Instructions to follow:
Which lines in the listing below contain the word "resolution"? Copy each one.

Dataset records:
Content starts

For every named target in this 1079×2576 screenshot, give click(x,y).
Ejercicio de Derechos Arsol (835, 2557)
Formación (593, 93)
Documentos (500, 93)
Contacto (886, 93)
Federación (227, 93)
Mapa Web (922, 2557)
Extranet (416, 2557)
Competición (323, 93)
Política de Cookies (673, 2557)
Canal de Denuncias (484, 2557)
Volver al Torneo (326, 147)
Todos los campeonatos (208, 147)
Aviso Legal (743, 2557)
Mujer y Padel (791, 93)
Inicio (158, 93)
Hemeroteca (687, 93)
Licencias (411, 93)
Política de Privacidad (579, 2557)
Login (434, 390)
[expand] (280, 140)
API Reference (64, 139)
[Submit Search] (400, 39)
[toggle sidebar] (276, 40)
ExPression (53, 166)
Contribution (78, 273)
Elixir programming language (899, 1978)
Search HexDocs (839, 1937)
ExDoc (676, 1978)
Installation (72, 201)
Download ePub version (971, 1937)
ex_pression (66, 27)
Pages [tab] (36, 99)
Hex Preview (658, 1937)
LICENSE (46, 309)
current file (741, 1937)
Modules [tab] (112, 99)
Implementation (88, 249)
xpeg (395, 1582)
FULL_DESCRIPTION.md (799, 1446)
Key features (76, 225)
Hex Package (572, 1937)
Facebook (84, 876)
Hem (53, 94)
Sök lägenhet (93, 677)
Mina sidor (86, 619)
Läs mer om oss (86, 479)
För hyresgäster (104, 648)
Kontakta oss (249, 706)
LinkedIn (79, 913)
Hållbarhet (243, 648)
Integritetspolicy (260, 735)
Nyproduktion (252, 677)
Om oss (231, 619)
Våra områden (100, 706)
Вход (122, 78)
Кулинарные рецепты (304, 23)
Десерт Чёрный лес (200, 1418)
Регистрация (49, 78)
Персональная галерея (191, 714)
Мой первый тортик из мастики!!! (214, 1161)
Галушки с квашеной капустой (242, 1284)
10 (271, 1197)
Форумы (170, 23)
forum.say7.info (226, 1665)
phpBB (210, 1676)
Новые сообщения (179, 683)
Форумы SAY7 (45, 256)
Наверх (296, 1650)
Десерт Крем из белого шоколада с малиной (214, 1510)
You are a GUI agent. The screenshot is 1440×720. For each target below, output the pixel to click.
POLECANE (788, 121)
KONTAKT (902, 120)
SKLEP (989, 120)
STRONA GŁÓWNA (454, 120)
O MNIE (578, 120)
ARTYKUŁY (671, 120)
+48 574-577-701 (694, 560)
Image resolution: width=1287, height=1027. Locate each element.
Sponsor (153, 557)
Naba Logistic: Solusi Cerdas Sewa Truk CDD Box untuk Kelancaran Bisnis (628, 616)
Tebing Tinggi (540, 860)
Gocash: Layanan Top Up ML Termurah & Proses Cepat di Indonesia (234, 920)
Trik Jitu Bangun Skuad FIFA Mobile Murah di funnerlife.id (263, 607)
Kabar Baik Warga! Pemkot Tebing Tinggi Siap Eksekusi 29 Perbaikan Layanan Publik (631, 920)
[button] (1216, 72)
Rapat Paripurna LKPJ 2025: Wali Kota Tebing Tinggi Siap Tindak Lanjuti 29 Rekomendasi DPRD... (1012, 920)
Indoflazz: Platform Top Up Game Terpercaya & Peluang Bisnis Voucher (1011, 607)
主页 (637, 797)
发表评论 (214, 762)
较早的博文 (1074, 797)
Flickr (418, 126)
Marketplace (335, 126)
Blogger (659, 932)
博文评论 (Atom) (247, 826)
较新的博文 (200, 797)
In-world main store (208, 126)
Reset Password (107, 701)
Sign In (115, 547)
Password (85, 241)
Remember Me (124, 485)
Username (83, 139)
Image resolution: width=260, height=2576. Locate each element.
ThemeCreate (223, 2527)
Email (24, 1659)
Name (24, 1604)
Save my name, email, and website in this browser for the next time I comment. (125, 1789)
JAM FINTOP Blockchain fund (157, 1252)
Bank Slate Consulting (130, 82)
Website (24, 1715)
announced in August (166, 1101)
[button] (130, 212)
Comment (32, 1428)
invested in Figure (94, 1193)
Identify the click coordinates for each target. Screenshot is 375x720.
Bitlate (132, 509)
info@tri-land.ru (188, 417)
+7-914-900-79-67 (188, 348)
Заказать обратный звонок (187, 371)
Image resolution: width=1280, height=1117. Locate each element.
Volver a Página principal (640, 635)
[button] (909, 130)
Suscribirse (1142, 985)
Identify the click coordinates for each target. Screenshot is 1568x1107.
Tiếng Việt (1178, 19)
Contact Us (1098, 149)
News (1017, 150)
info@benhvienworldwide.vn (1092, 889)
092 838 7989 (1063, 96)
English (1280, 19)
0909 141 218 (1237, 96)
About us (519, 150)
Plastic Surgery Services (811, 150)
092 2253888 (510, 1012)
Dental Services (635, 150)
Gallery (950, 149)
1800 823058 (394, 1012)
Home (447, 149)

Content ends

Your response:
Image resolution: width=1287, height=1027. Locate each element.
Image resolution: width=260, height=2576. Locate each element.
Image resolution: width=1280, height=1117. Locate each element.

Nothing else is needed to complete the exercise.